_Records to use_
○ ○ ○ ○ ○ ○ ○

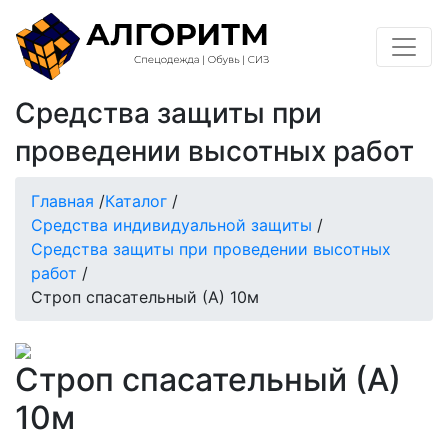
Средства защиты при
проведении высотных работ
Главная
/
Каталог
/
Средства индивидуальной защиты
/
Средства защиты при проведении высотных
работ
/
Строп спасательный (А) 10м
Строп спасательный (А)
10м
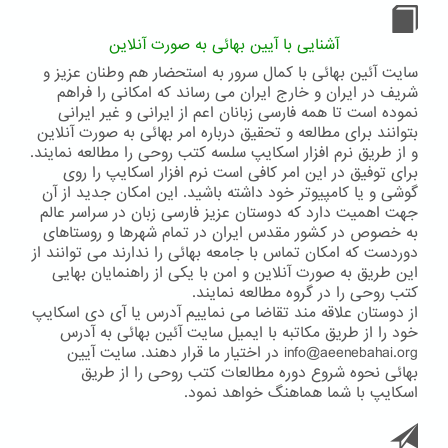
و
باغ
های
آشنایی با آیین بهائی به صورت آنلاین
بهایی
سایت آئین بهائی با کمال سرور به استحضار هم وطنان عزیز و
حیفا
شریف در ایران و خارج ایران می رساند که امکانی را فراهم
نموده است تا همه فارسی زبانان اعم از ایرانی و غیر ایرانی
بتوانند برای مطالعه و تحقیق درباره امر بهائی به صورت آنلاین
و از طریق نرم افزار اسکایپ سلسه کتب روحی را مطالعه نمایند.
برای توفیق در این امر کافی است نرم افزار اسکایپ را روی
گوشی و یا کامپیوتر خود داشته باشید. این امکان جدید از آن
جهت اهمیت دارد که دوستان عزیز فارسی زبان در سراسر عالم
به خصوص در کشور مقدس ایران در تمام شهرها و روستاهای
دوردست که امکان تماس با جامعه بهائی را ندارند می توانند از
این طریق به صورت آنلاین و امن با یکی از راهنمایان بهایی
کتب روحی را در گروه مطالعه نمایند.
از دوستان علاقه مند تقاضا می نماییم آدرس یا آی دی اسکایپ
خود را از طریق مکاتبه با ایمیل سایت آئین بهائی به آدرس
info@aeenebahai.org در اختیار ما قرار دهند. سایت آیین
بهائی نحوه شروع دوره مطالعات کتب روحی را از طریق
اسکایپ با شما هماهنگ خواهد نمود.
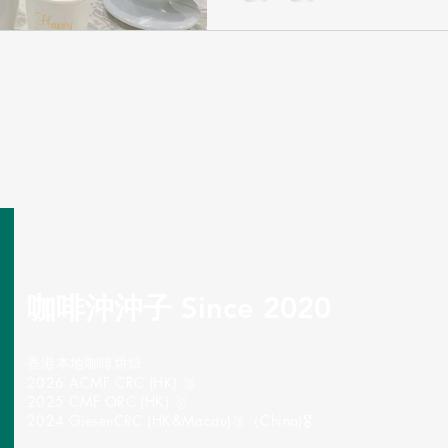
咖啡沖沖子 Since 2020
​香港本地咖啡烘焙
2026 ACMF CRC (HK) 🥈
2025 CMF ORC (HK) 🥇
2024 GiesenCRC (HK&Macau)🥉（China)🎖️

○ ○ ○ ○ ○ ○ ○

_Work order_
Copy the line showing "خود را از طریق" exactly, along with each line after it through the end of the material above. Pictures stay out.

_Result of this task_
خود را از طریق مکاتبه با ایمیل سایت آئین بهائی به آدرس
info@aeenebahai.org در اختیار ما قرار دهند. سایت آیین
بهائی نحوه شروع دوره مطالعات کتب روحی را از طریق
اسکایپ با شما هماهنگ خواهد نمود.
咖啡沖沖子 Since 2020
​香港本地咖啡烘焙
2026 ACMF CRC (HK) 🥈
2025 CMF ORC (HK) 🥇
2024 GiesenCRC (HK&Macau)🥉（China)🎖️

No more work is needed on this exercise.